Task objective: Return only the lines below starting at the line containing "nehézkesebb kipréselni a szervezetből." and ending at the line containing "ozzon, hogy Szakács", both included, exactly as they are and with no pictures.

(Records provided)

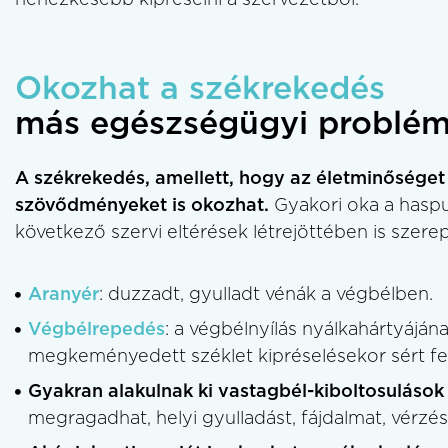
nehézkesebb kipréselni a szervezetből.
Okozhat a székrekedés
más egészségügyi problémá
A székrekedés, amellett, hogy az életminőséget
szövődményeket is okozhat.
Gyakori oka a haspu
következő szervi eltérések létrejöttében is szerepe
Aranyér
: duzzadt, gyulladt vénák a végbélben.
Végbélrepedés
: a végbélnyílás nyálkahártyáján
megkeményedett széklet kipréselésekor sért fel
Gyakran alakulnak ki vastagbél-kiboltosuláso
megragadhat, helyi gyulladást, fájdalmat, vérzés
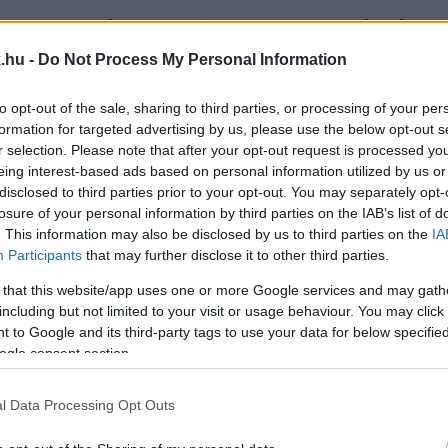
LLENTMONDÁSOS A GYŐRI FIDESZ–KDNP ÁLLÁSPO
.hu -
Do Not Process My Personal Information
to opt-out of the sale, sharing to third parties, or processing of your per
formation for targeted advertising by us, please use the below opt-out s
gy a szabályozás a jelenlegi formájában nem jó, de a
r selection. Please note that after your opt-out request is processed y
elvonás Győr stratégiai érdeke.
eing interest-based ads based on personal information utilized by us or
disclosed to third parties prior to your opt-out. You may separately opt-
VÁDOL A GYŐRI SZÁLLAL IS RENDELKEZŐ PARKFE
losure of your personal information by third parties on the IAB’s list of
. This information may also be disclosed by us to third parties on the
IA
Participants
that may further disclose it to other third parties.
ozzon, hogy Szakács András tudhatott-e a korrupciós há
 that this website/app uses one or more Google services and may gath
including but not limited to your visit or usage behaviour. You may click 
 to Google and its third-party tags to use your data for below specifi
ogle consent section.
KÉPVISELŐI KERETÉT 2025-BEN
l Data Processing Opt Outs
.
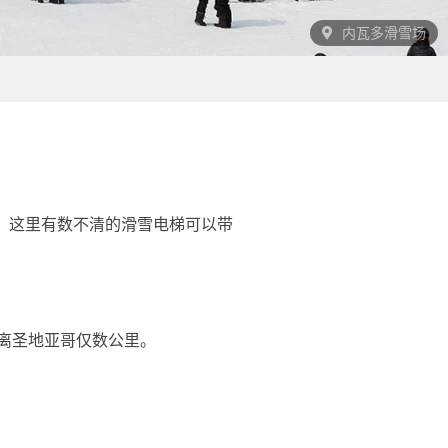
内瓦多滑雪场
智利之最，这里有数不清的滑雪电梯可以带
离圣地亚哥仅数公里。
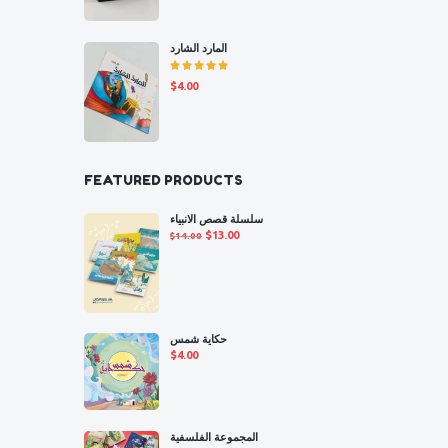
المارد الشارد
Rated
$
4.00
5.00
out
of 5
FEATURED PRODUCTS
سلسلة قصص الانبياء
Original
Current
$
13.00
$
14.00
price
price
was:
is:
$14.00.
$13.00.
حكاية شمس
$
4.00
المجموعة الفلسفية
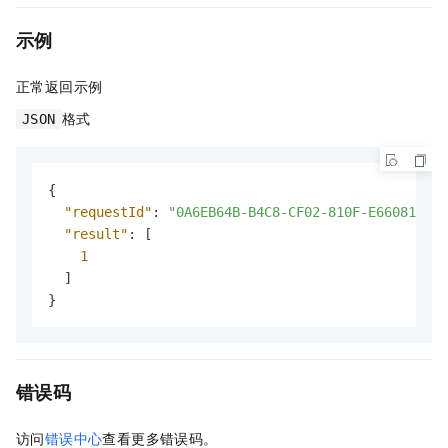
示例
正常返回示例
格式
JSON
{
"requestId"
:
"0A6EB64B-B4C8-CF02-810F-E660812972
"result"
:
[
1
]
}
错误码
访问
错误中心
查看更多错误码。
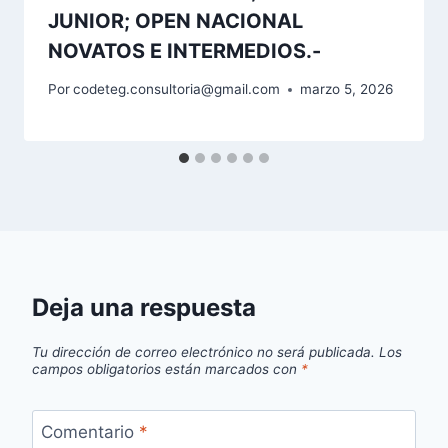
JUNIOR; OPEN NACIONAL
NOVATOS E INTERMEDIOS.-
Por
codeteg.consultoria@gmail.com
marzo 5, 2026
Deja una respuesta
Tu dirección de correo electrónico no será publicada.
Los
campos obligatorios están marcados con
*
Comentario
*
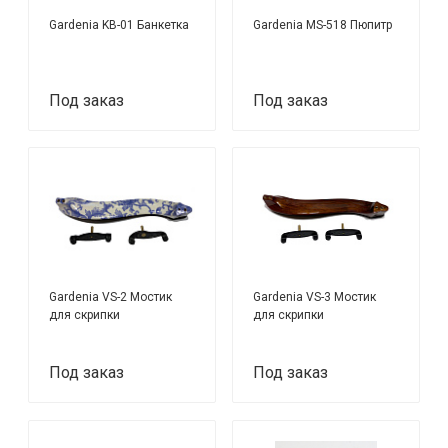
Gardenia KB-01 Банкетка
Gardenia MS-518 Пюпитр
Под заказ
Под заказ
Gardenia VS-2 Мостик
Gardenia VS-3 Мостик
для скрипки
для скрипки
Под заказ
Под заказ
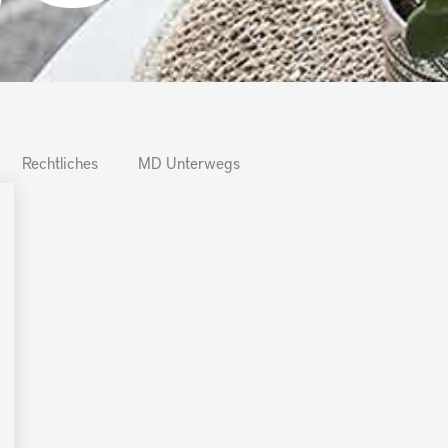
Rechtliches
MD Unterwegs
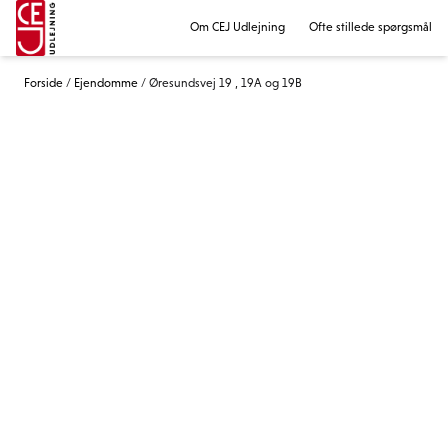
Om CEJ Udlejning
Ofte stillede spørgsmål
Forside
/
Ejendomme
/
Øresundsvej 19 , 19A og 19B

(End Records provided)
(Records provided)

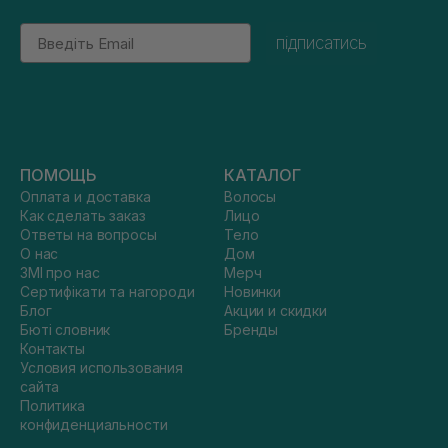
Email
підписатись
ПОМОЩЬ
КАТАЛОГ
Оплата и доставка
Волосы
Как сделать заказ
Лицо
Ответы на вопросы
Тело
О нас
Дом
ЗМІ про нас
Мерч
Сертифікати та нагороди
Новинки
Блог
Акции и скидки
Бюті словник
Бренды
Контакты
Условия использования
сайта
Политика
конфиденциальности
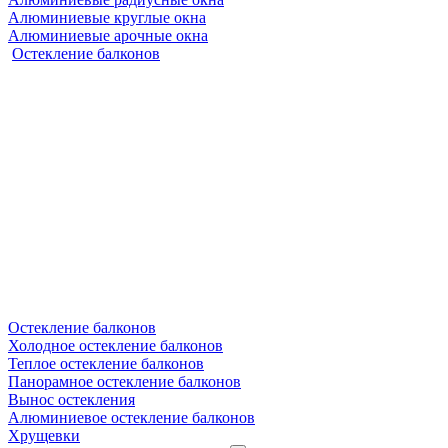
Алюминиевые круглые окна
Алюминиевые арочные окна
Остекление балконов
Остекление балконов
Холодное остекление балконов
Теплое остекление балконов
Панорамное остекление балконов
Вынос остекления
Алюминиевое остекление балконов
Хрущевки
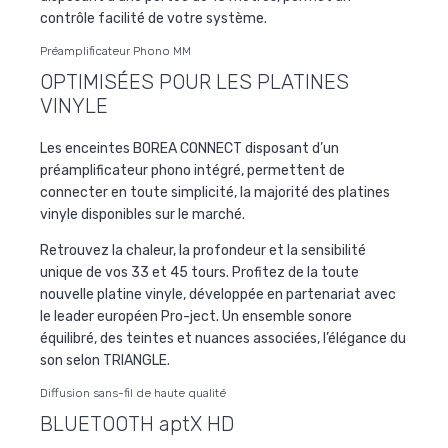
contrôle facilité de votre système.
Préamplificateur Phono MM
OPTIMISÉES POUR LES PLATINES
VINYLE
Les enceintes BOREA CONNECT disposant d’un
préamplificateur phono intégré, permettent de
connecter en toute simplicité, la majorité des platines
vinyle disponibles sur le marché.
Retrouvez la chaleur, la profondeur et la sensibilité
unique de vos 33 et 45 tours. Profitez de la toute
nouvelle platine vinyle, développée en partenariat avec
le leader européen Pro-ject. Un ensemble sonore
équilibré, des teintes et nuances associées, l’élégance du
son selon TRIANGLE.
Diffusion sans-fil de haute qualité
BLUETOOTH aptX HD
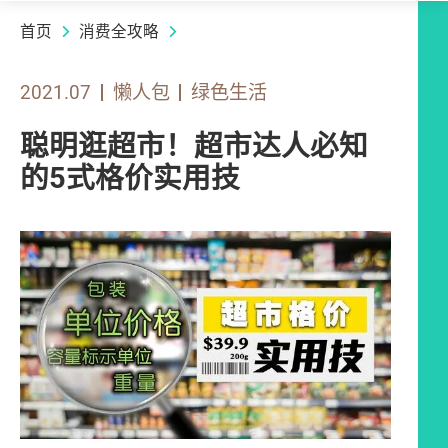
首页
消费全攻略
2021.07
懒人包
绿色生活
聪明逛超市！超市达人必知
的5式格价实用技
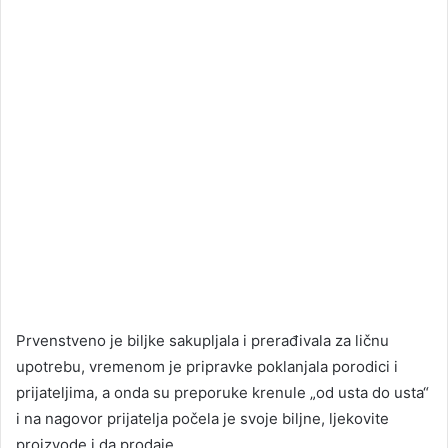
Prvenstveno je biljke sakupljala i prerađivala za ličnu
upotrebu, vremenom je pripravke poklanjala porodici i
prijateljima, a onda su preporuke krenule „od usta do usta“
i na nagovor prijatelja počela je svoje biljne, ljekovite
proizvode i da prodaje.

(End Records provided)
(Records provided)

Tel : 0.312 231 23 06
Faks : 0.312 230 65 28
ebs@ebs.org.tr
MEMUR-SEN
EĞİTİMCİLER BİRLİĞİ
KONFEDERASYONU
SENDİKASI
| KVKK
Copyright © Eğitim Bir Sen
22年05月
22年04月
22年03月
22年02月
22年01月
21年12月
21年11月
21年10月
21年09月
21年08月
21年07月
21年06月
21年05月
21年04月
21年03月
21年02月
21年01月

(End Records provided)

Your response:
nehézkesebb kipréselni a szervezetből.
Okozhat a székrekedés
más egészségügyi problémá
A székrekedés, amellett, hogy az életminőséget
szövődményeket is okozhat.
Gyakori oka a haspu
következő szervi eltérések létrejöttében is szerepe
Aranyér
: duzzadt, gyulladt vénák a végbélben.
Végbélrepedés
: a végbélnyílás nyálkahártyáján
megkeményedett széklet kipréselésekor sért fel
Gyakran alakulnak ki vastagbél-kiboltosuláso
megragadhat, helyi gyulladást, fájdalmat, vérzés
LLENTMONDÁSOS A GYŐRI FIDESZ–KDNP ÁLLÁSPO
.hu -
Do Not Process My Personal Information
to opt-out of the sale, sharing to third parties, or processing of your per
formation for targeted advertising by us, please use the below opt-out s
gy a szabályozás a jelenlegi formájában nem jó, de a
r selection. Please note that after your opt-out request is processed y
elvonás Győr stratégiai érdeke.
eing interest-based ads based on personal information utilized by us or
disclosed to third parties prior to your opt-out. You may separately opt-
VÁDOL A GYŐRI SZÁLLAL IS RENDELKEZŐ PARKFE
losure of your personal information by third parties on the IAB’s list of
. This information may also be disclosed by us to third parties on the
IA
Participants
that may further disclose it to other third parties.
ozzon, hogy Szakács András tudhatott-e a korrupciós há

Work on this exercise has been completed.